Your objective. From the line with "Belangrijk is hoe" to the line with "博尔塔拉高精度数字传感器", output every line below exactly, both ends included. Skip the pictures.

Data records.
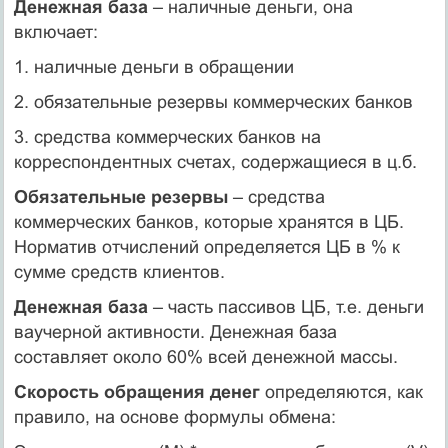
Денежная база
– наличные деньги, она
включает:
1. наличные деньги в обращении
2. обязательные резервы коммерческих банков
3. средства коммерческих банков на
корреспондентных счетах, содержащиеся в ц.б.
Обязательные резервы
– средства
коммерческих банков, которые хранятся в ЦБ.
Норматив отчислений определяется ЦБ в % к
сумме средств клиентов.
Денежная база
– часть пассивов ЦБ, т.е. деньги
ваучерной активности. Денежная база
составляет около 60% всей денежной массы.
Скорость обращения денег
определяются, как
правило, на основе формулы обмена:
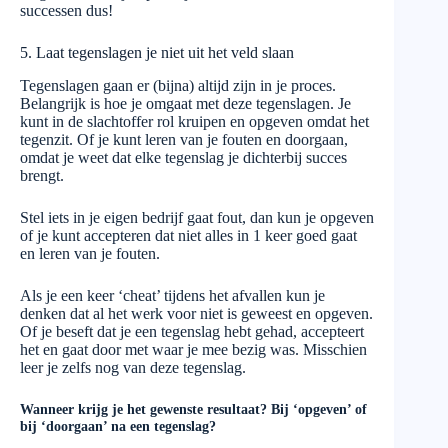
successen dus!
5. Laat tegenslagen je niet uit het veld slaan
Tegenslagen gaan er (bijna) altijd zijn in je proces.
Belangrijk is hoe je omgaat met deze tegenslagen. Je
kunt in de slachtoffer rol kruipen en opgeven omdat het
tegenzit. Of je kunt leren van je fouten en doorgaan,
omdat je weet dat elke tegenslag je dichterbij succes
brengt.
Stel iets in je eigen bedrijf gaat fout, dan kun je opgeven
of je kunt accepteren dat niet alles in 1 keer goed gaat
en leren van je fouten.
Als je een keer ‘cheat’ tijdens het afvallen kun je
denken dat al het werk voor niet is geweest en opgeven.
Of je beseft dat je een tegenslag hebt gehad, accepteert
het en gaat door met waar je mee bezig was. Misschien
leer je zelfs nog van deze tegenslag.
Wanneer krijg je het gewenste resultaat? Bij ‘opgeven’ of
bij ‘doorgaan’ na een tegenslag?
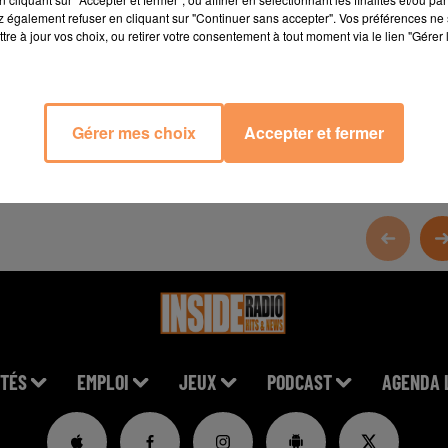
 également refuser en cliquant sur "Continuer sans accepter". Vos préférences ne 
tre à jour vos choix, ou retirer votre consentement à tout moment via le lien "Gérer 
erie-Pizzeria-792471600915854/
Gérer mes choix
Accepter et fermer
TÉS
EMPLOI
JEUX
PODCAST
AGENDA 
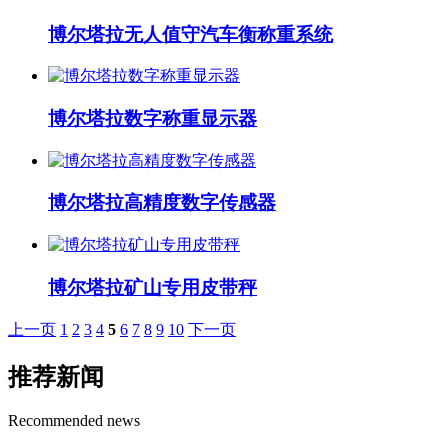
博尔塔拉无人值守汽车衡称重系统
博尔塔拉数字称重显示器
博尔塔拉高精度数字传感器
博尔塔拉矿山专用皮带秤
上一页
1
2
3
4
5
6
7
8
9
10
下一页
推荐新闻
Recommended news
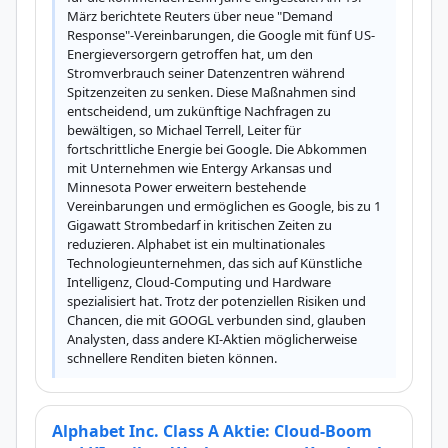
März berichtete Reuters über neue "Demand 
Response"-Vereinbarungen, die Google mit fünf US-
Energieversorgern getroffen hat, um den 
Stromverbrauch seiner Datenzentren während 
Spitzenzeiten zu senken. Diese Maßnahmen sind 
entscheidend, um zukünftige Nachfragen zu 
bewältigen, so Michael Terrell, Leiter für 
fortschrittliche Energie bei Google. Die Abkommen 
mit Unternehmen wie Entergy Arkansas und 
Minnesota Power erweitern bestehende 
Vereinbarungen und ermöglichen es Google, bis zu 1 
Gigawatt Strombedarf in kritischen Zeiten zu 
reduzieren. Alphabet ist ein multinationales 
Technologieunternehmen, das sich auf Künstliche 
Intelligenz, Cloud-Computing und Hardware 
spezialisiert hat. Trotz der potenziellen Risiken und 
Chancen, die mit GOOGL verbunden sind, glauben 
Analysten, dass andere KI-Aktien möglicherweise 
schnellere Renditen bieten können.
Alphabet Inc. Class A Aktie: Cloud-Boom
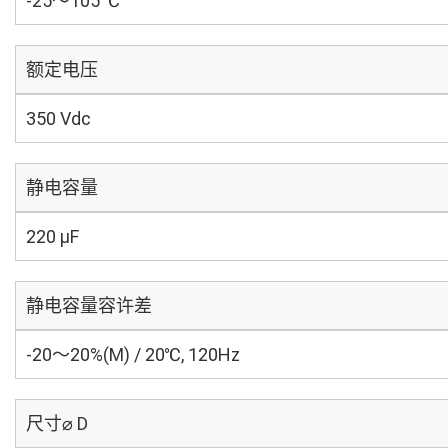
-25～105 ℃
额定电压
350 Vdc
静电容量
220 µF
静电容量容许差
-20～20%(M) / 20℃, 120Hz
尺寸⌀ D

Response below.
Belangrijk is hoe je omgaat met deze tegenslagen. Je
kunt in de slachtoffer rol kruipen en opgeven omdat het
tegenzit. Of je kunt leren van je fouten en doorgaan,
omdat je weet dat elke tegenslag je dichterbij succes
brengt.
Stel iets in je eigen bedrijf gaat fout, dan kun je opgeven
of je kunt accepteren dat niet alles in 1 keer goed gaat
en leren van je fouten.
Als je een keer ‘cheat’ tijdens het afvallen kun je
denken dat al het werk voor niet is geweest en opgeven.
Of je beseft dat je een tegenslag hebt gehad, accepteert
het en gaat door met waar je mee bezig was. Misschien
leer je zelfs nog van deze tegenslag.
Wanneer krijg je het gewenste resultaat? Bij ‘opgeven’ of
bij ‘doorgaan’ na een tegenslag?
 également refuser en cliquant sur "Continuer sans accepter". Vos préférences ne 
tre à jour vos choix, ou retirer votre consentement à tout moment via le lien "Gérer 
erie-Pizzeria-792471600915854/
Gérer mes choix
Accepter et fermer
TÉS
EMPLOI
JEUX
PODCAST
AGENDA 
博尔塔拉无人值守汽车衡称重系统
博尔塔拉数字称重显示器
博尔塔拉高精度数字传感器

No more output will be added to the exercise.